Mais quel est l’intérêt,
et quelle est la valeur d’un mouvement ainsi conçu ?
J’avais ouvert le livre de M. de Mun dans l’espoir de m’y renseigner
sur le mouvement ouvrier catholique. Or, ou je me trompe fort,
ce mouvement n’a jamais existé. Il y a eu, dès l’hiver
de 1871 – 1872, un élan de « descente vers le
peuple » de la part de quelques individualités
catholiques (les frères Albert et Robert de Mun, le Marquis
René de la Tour du Pin-la Charce, etc.) appartenant toutes à
l’antique aristocratie nobiliaire. Le livre de M. de Mun nous expose
leurs aspirations chrétiennes et sociales, leurs démarches,
leurs résultats acquis. Mais de ce livre, les ouvriers sont
absents. Faut-il conclure qu’ils l’étaient également
des cercles eux-mêmes ? Non, certes : il y eut, il y
a peut-être encore des ouvriers, dans les cercles catholiques
d’ouvriers. Mais le rôle qu’ils y ont joué fut celui
d’une figuration passive autant que muette. La doctrine de la
contre-révolution, la conception de
l’organisation corporative, ce n’est pas eux qui les
élaborèrent, mais ceux qui s’étaient donné
mandat de penser et de parler en leur place : eux, n’y ont été
pour rien.
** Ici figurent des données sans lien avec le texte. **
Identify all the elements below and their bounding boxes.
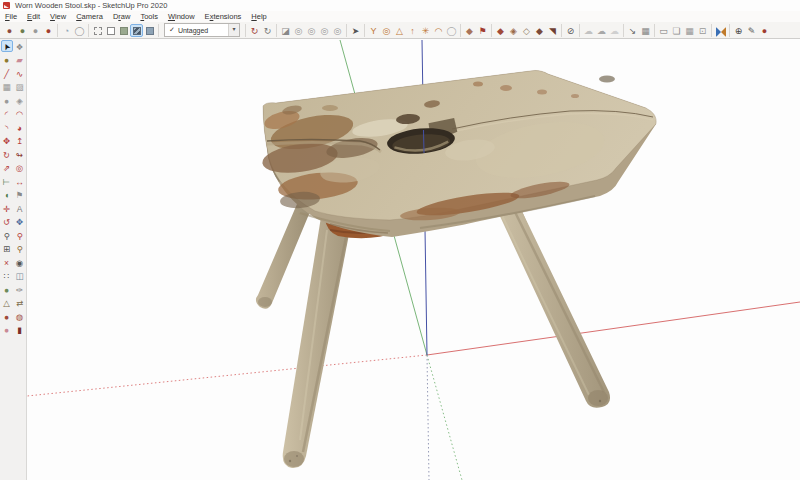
eraser-tool[interactable]: ▰ xyxy=(14,53,26,65)
monitor-icon[interactable]: ▭ xyxy=(657,24,670,37)
sculpt-pull-icon[interactable]: ◆ xyxy=(494,24,507,37)
look-around-tool[interactable]: ◉ xyxy=(14,256,26,268)
follow-me-tool[interactable]: ↬ xyxy=(14,148,26,160)
add-detail-tool[interactable]: △ xyxy=(1,296,13,308)
flag-tool-icon[interactable]: ⚑ xyxy=(476,24,489,37)
move-tool[interactable]: ✥ xyxy=(1,134,13,146)
component-replace-icon[interactable]: ↻ xyxy=(261,24,274,37)
zoom-window-tool[interactable]: ⚲ xyxy=(14,229,26,241)
pink-blob-tool[interactable]: ● xyxy=(1,323,13,335)
select-tool[interactable]: ➤ xyxy=(1,40,13,52)
hidden-line-style-icon[interactable] xyxy=(104,24,117,37)
shape-circle-icon[interactable]: ◯ xyxy=(445,24,458,37)
dimension-tool[interactable]: ↔ xyxy=(14,175,26,187)
textured-sphere-tool[interactable]: ◍ xyxy=(14,310,26,322)
style-sphere-gray-icon[interactable]: ● xyxy=(29,24,42,37)
three-d-text-tool[interactable]: A xyxy=(14,202,26,214)
pencil-tool-icon[interactable]: ✎ xyxy=(745,24,758,37)
style-sphere-green-icon[interactable]: ● xyxy=(16,24,29,37)
walk-tool[interactable]: ∷ xyxy=(1,269,13,281)
send-to-layout-icon[interactable]: ↘ xyxy=(626,24,639,37)
shape-star-icon[interactable]: ✳ xyxy=(419,24,432,37)
flip-edge-tool[interactable]: ⇄ xyxy=(14,296,26,308)
component-refresh-icon[interactable]: ↻ xyxy=(248,24,261,37)
shape-dome-icon[interactable]: ◠ xyxy=(432,24,445,37)
zoom-tool[interactable]: ⚲ xyxy=(1,229,13,241)
wheel-a-icon[interactable]: ◎ xyxy=(292,24,305,37)
xray-mode-icon[interactable]: ◔ xyxy=(60,24,73,37)
sculpt-sphere-tool[interactable]: ● xyxy=(1,310,13,322)
shape-arrow-icon[interactable]: ↑ xyxy=(406,24,419,37)
section-display-icon[interactable]: ◪ xyxy=(279,24,292,37)
line-tool[interactable]: ╱ xyxy=(1,67,13,79)
rock-tool-icon[interactable]: ◆ xyxy=(463,24,476,37)
rectangle-tool[interactable]: ▦ xyxy=(1,80,13,92)
scale-tool[interactable]: ⇗ xyxy=(1,161,13,173)
shape-goblet-icon[interactable]: Y xyxy=(367,24,380,37)
sculpt-wedge-icon[interactable]: ◥ xyxy=(546,24,559,37)
polygon-tool[interactable]: ◈ xyxy=(14,94,26,106)
wheel-c-icon[interactable]: ◎ xyxy=(318,24,331,37)
zoom-previous-tool[interactable]: ⚲ xyxy=(14,242,26,254)
cloud-outline-icon[interactable]: ☁ xyxy=(582,24,595,37)
offset-tool[interactable]: ◎ xyxy=(14,161,26,173)
circle-cross-icon[interactable]: ⊕ xyxy=(732,24,745,37)
shape-torus-icon[interactable]: ◎ xyxy=(380,24,393,37)
two-point-arc-tool[interactable]: ◠ xyxy=(14,107,26,119)
three-point-arc-tool[interactable]: ◝ xyxy=(1,121,13,133)
menu-help[interactable]: Help xyxy=(246,11,271,22)
monochrome-style-icon[interactable] xyxy=(143,24,156,37)
tape-measure-tool[interactable]: ⊢ xyxy=(1,175,13,187)
menu-extensions[interactable]: Extensions xyxy=(200,11,247,22)
cloud-sync-icon[interactable]: ☁ xyxy=(595,24,608,37)
shaded-style-icon[interactable] xyxy=(117,24,130,37)
sculpt-brush-icon[interactable]: ◈ xyxy=(507,24,520,37)
position-camera-tool[interactable]: × xyxy=(1,256,13,268)
back-edges-icon[interactable]: ◯ xyxy=(73,24,86,37)
tag-select-dropdown[interactable]: ✓Untagged▾ xyxy=(164,23,240,37)
window-panel-icon[interactable]: ❏ xyxy=(670,24,683,37)
image-export-icon[interactable]: ▦ xyxy=(639,24,652,37)
axes-tool[interactable]: ✛ xyxy=(1,202,13,214)
soften-edges-tool[interactable]: ● xyxy=(1,283,13,295)
no-entry-icon[interactable]: ⊘ xyxy=(564,24,577,37)
wheel-b-icon[interactable]: ◎ xyxy=(305,24,318,37)
shape-cone-icon[interactable]: △ xyxy=(393,24,406,37)
orbit-tool[interactable]: ↺ xyxy=(1,215,13,227)
tag-dropdown-arrow-icon[interactable]: ▾ xyxy=(228,24,239,36)
push-pull-tool[interactable]: ↥ xyxy=(14,134,26,146)
shaded-textures-style-icon[interactable] xyxy=(130,24,143,37)
wheel-d-icon[interactable]: ◎ xyxy=(331,24,344,37)
style-sphere-red-icon[interactable]: ● xyxy=(3,24,16,37)
zoom-extents-tool[interactable]: ⊞ xyxy=(1,242,13,254)
rotated-rectangle-tool[interactable]: ▨ xyxy=(14,80,26,92)
menu-view[interactable]: View xyxy=(45,11,71,22)
menu-window[interactable]: Window xyxy=(163,11,200,22)
red-badge-icon[interactable]: ● xyxy=(758,24,771,37)
section-plane-tool[interactable]: ◫ xyxy=(14,269,26,281)
image-frame-icon[interactable]: ▦ xyxy=(683,24,696,37)
smoove-tool[interactable]: ✑ xyxy=(14,283,26,295)
arc-tool[interactable]: ◜ xyxy=(1,107,13,119)
make-component-tool[interactable]: ❖ xyxy=(14,40,26,52)
rotate-tool[interactable]: ↻ xyxy=(1,148,13,160)
viewport-canvas[interactable] xyxy=(27,39,800,480)
freehand-tool[interactable]: ∿ xyxy=(14,67,26,79)
lock-icon[interactable]: ⊡ xyxy=(696,24,709,37)
sculpt-dark-icon[interactable]: ◆ xyxy=(533,24,546,37)
cloud-plain-icon[interactable]: ☁ xyxy=(608,24,621,37)
menu-edit[interactable]: Edit xyxy=(22,11,45,22)
dark-box-tool[interactable]: ▮ xyxy=(14,323,26,335)
select-object-icon[interactable]: ➤ xyxy=(349,24,362,37)
wireframe-style-icon[interactable] xyxy=(91,24,104,37)
text-tool[interactable]: ⚑ xyxy=(14,188,26,200)
menu-camera[interactable]: Camera xyxy=(71,11,108,22)
menu-tools[interactable]: Tools xyxy=(135,11,163,22)
pie-tool[interactable]: ◕ xyxy=(14,121,26,133)
mirror-icon[interactable] xyxy=(714,24,727,37)
circle-tool[interactable]: ● xyxy=(1,94,13,106)
menu-file[interactable]: File xyxy=(0,11,22,22)
style-sphere-bright-icon[interactable]: ● xyxy=(42,24,55,37)
menu-draw[interactable]: Draw xyxy=(108,11,136,22)
paint-bucket-tool[interactable]: ● xyxy=(1,53,13,65)
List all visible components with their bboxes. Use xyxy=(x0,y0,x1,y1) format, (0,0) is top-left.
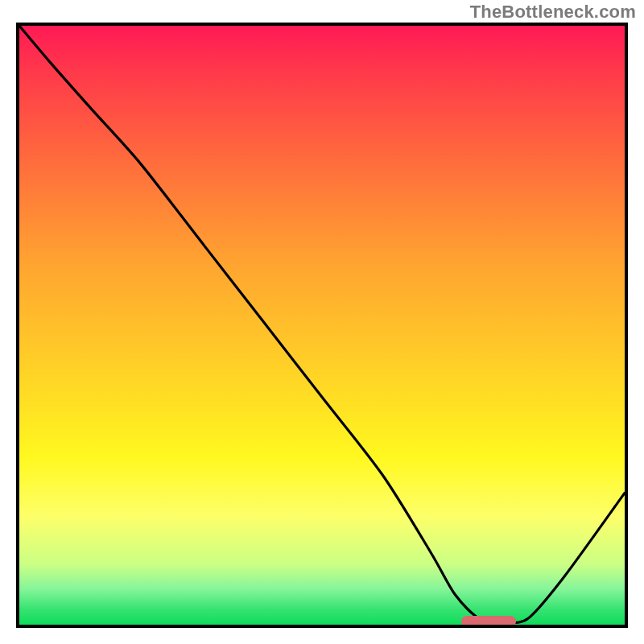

Les ont-ils seulement connues ? On peut se le
demander.
L’Œuvre des Cercles a
été l’expression pratique d’un certain courant
idéologique [[J’écris ce mot non sans hésitation :
« un certain état d’âme », voila
qui serait plus juste, peut-être.]]
au sein de l’aristocratie contre-révolutionnaire française
après 1870 : courant assez menu d’ailleurs et qui éveilla
longtemps, dans le parti conservateur et les milieux catholiques
eux-mêmes, de remarquables résistances. M. de Mun nous
dit bien que ces résistances se sont peu à peu
évanouies et que la conception corporative a
pris dans le monde industriel possession des esprits. C’est chose
possible. Mais nous nions, en revanche, qu’elle ait rallié en
aucune façon la classe ouvrière pensante. Nous ne
voyons en elle qu’une enfantine chimère et, dans l’esprit de
ses mystiques promoteurs, qu’une « impuissance totale à
comprendre la marche de l’histoire moderne ».
Cette impuissance, elle
éclate à chaque page du livre de M. de Mun, dont il
faut louer cependant, à défaut de la compréhension
sociale, la langue admirablement ferme, pure et classique, ainsi que
la noblesse de caractère.
Amédée
Dunois.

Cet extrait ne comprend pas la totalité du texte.